Note that the above example describes the happy path, a scenario where there are no failures. Described steps mention things like verifying that computation was performed correctly and that state was correctly stored. How does the consensus layer actually know that?
Discrepancy Detection and Resolution
The key idea behind ensuring integrity of runtime computations is replicated computation with discrepancy detection. This basically means that any computation (e.g., execution of a transaction) is replicated among multiple compute nodes. They all execute the exact same functions and produce results, which must all match. If they don’t (e.g., if even a single node produces different results), this is treated as a discrepancy.
In case of a discrepancy, the computation must be repeated using a separate larger compute committee which decides what the correct results were. Since all commitments are attributable to compute nodes, any node(s) that produced incorrect results may be subject to having their stake slashed and may be removed from future committees.

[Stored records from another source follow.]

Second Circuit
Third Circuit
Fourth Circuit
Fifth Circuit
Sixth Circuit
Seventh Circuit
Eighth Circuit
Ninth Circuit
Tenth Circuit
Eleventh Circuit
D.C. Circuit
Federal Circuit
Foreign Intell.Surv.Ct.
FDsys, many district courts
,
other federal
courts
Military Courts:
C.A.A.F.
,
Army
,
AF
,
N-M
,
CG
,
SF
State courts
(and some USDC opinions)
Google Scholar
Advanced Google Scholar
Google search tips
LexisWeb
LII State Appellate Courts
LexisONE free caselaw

Given the above, an additional constraint with replicated runtimes is that they must be fully deterministic, meaning that a computation operating on the same initial state executing the same inputs (transactions) must always produce the same outputs and new state. In case a runtime’s execution exhibits non-determinism this will manifest itself as discrepancies since nodes will derive different results when replicating computation.
Compute Committee Roles and Commitments
A compute node can be elected into an executor committee and may have one of the following roles:
- Primary executor node. At any given round a single node is selected among all the primary executor nodes to be a transaction scheduler node (roughly equal to the role of a block proposer).
- Backup executor node. Backup nodes can be activated by the consensus layer in case it determines that there is a discrepancy.
The size of the primary and backup executor committees, together with other related parameters, can be configured on a per-runtime basis. The primary nodes are the ones that will batch incoming transactions into blocks and execute the state transitions to derive the new state root. They perform this in a replicated fashion where all the primary executor nodes execute the same inputs (transactions) on the same initial state.
After execution they will sign cryptographic commitments specifying the inputs, the initial state, the outputs and the resulting state. In case computation happens inside a trusted execution environment (TEE) like Intel SGX, the commitment will also include a platform attestation proving that the computation took place in a given TEE.
The roothash service in the consensus layer will collect commitments and verify that all nodes have indeed computed the same result. As mentioned in case of discrepancies it will instruct nodes elected as backups to repeat the computation.
All runtime persistent state is stored by storage nodes. These provide a Merklized Key-Value Store (MKVS) to compute nodes. The MKVS stores immutable state cryptographically summarized by a single root hash. When a storage node stores a given state update, it signs a receipt stating that it is storing a specific root. These receipts are verified by the roothash service before accepting a commitment from a compute node.
Since periodic maintenance work must be performed on each epoch transition (e.g., electing runtime committees), fees for that maintenance are paid by any nodes that register to perform work for a specific runtime. Fees are pre-paid for the number of epochs a node registers for. If there are no committees for a runtime on epoch transition, the runtime is suspended for the epoch. The runtime is also suspended in case the registering entity no longer has enough stake to cover the entity and runtime deposits. The runtime will be resumed on the epoch transition if runtime nodes will register and the registering entity will have enough stake.